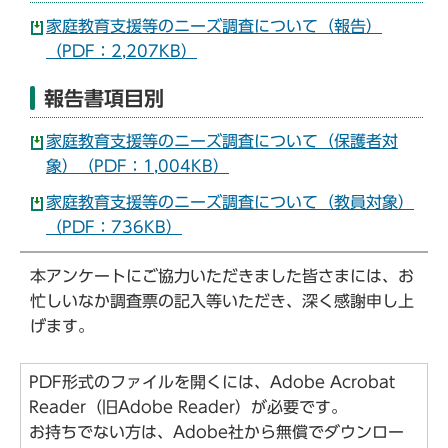
家庭教育支援等のニーズ調査について（報告）
（PDF：2,207KB）
報告書項目別
家庭教育支援等のニーズ調査について（保護者対
象）（PDF：1,004KB）
家庭教育支援等のニーズ調査について（教員対象）
（PDF：736KB）
本アンケートにご協力いただきました皆さまには、お
忙しいなか調査票の記入等いただき、深く感謝申し上
げます。
PDF形式のファイルを開くには、Adobe Acrobat
Reader（旧Adobe Reader）が必要です。
お持ちでない方は、Adobe社から無償でダウンロー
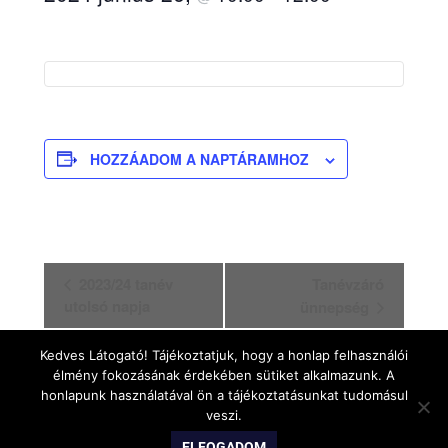
HOZZÁADOM A NAPTÁRAMHOZ
Esemény
2023/24 tanév
Tanévzáró
utolsó napja
ünnepség
navigáció
Kedves Látogató! Tájékoztatjuk, hogy a honlap felhasználói
élmény fokozásának érdekében sütiket alkalmazunk. A
honlapunk használatával ön a tájékoztatásunkat tudomásul
veszi.
WordPress Theme: Gridbox by ThemeZee.
ELFOGADOM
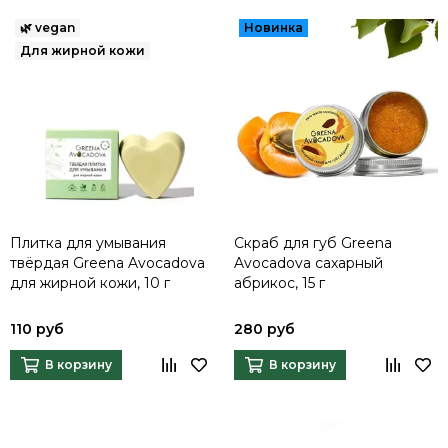
Плитка для умывания
Скраб для губ Greena
твёрдая Greena Avocadova
Avocadova сахарный
для жирной кожи, 10 г
абрикос, 15 г
110 руб
280 руб
В корзину
В корзину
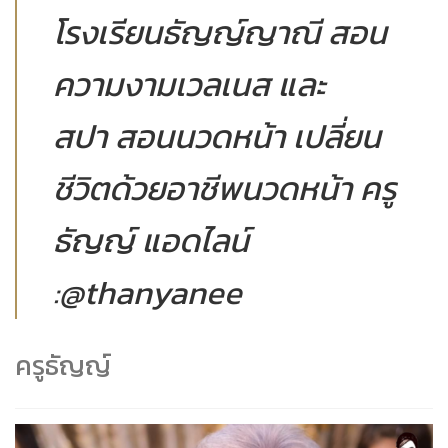
โรงเรียนธัญญ์ญาณี สอน
ความงามเวลเนส และ
สปา สอนนวดหน้า เปลี่ยน
ชีวิตด้วยอาชีพนวดหน้า ครู
ธัญญ์ แอดไลน์
:@thanyanee
ครูธัญญ์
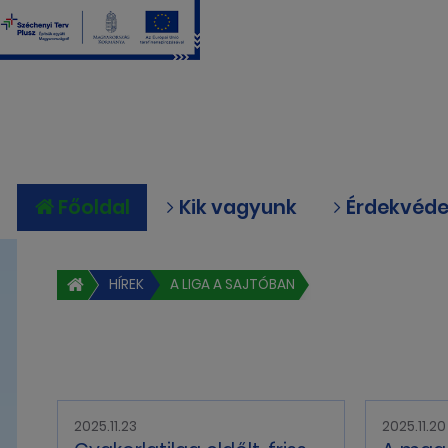
Főoldal
Kik vagyunk
Érdekvéd
HÍREK
A LIGA A SAJTÓBAN
2025.11.23
2025.11.20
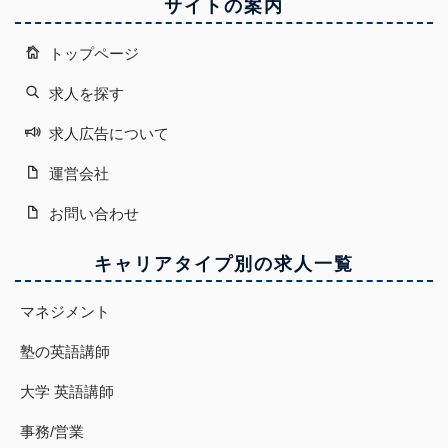
サイトの案内
トップページ
求人を探す
求人広告について
運営会社
お問い合わせ
キャリアタイプ別の求人一覧
マネジメント
塾の英語講師
大学 英語講師
事務/営業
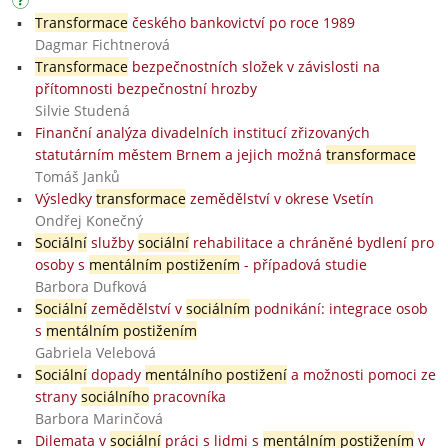
Transformace
českého bankovictví po roce 1989
Dagmar Fichtnerová
Transformace
bezpečnostních složek v závislosti na
přítomnosti bezpečnostní hrozby
Silvie Studená
Finanční analýza divadelních institucí zřizovaných
statutárním městem Brnem a jejich možná
transformace
Tomáš Janků
Výsledky
transformace
zemědělství v okrese Vsetín
Ondřej Konečný
Sociální
služby
sociální
rehabilitace a chráněné bydlení pro
osoby s
mentálním postižením
- případová studie
Barbora Dufková
Sociální
zemědělství v
sociálním
podnikání: integrace osob
s
mentálním postižením
Gabriela Velebová
Sociální
dopady
mentálního postižení
a možnosti pomoci ze
strany
sociálního
pracovníka
Barbora Marinčová
Dilemata v
sociální
práci s lidmi s
mentálním postižením
v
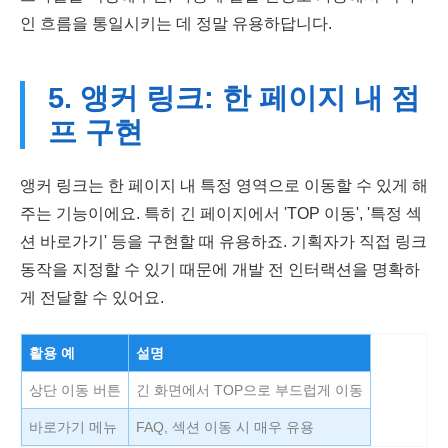
인 흐름을 통일시키는 데 정말 유용하답니다.
5. 앵커 링크: 한 페이지 내 점
프 구현
앵커 링크는 한 페이지 내 특정 영역으로 이동할 수 있게 해
주는 기능이에요. 특히 긴 페이지에서 'TOP 이동', '특정 섹
션 바로가기' 등을 구현할 때 유용하죠. 기획자가 직접 링크
동작을 지정할 수 있기 때문에 개발 전 인터랙션을 명확하
게 전달할 수 있어요.
활용 예
설명
상단 이동 버튼
긴 화면에서 TOP으로 부드럽게 이동
바로가기 메뉴
FAQ, 섹션 이동 시 매우 유용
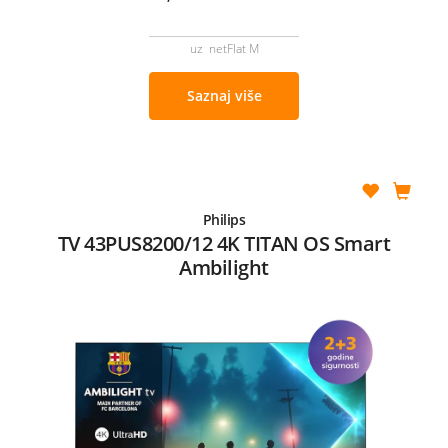
uz netFlat M
Saznaj više
Philips
TV 43PUS8200/12 4K TITAN OS Smart
Ambilight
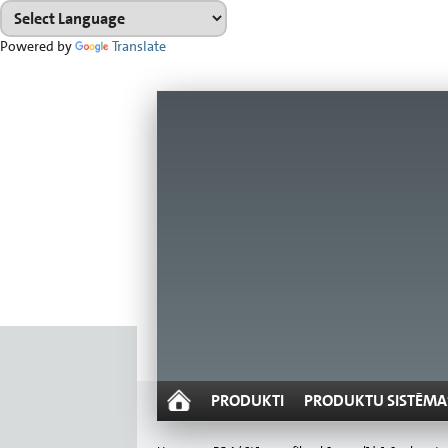
Powered by
Translate
PRODUKTI
PRODUKTU SISTĒMA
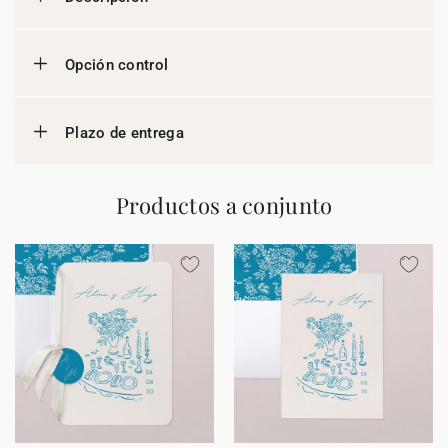
Opción control
Plazo de entrega
Productos a conjunto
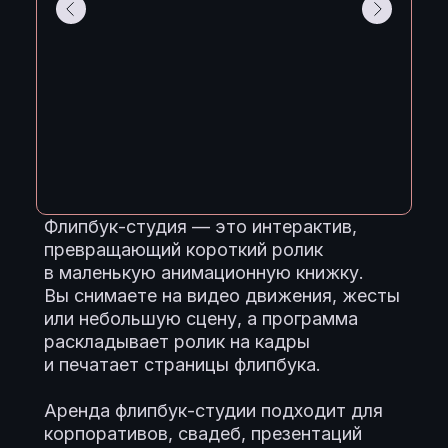
Флипбук-студия — это интерактив,
превращающий короткий ролик
в маленькую анимационную книжку.
Вы снимаете на видео движения, жесты
или небольшую сцену, а программа
раскладывает ролик на кадры
и печатает страницы флипбука.
Аренда флипбук-студии подходит для
корпоративов, свадеб, презентаций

====

## Action item
The job here is to find each line above with the word "zemědělství" and copy it.

## Exercise response
zemědělství v okrese Vsetín
zemědělství v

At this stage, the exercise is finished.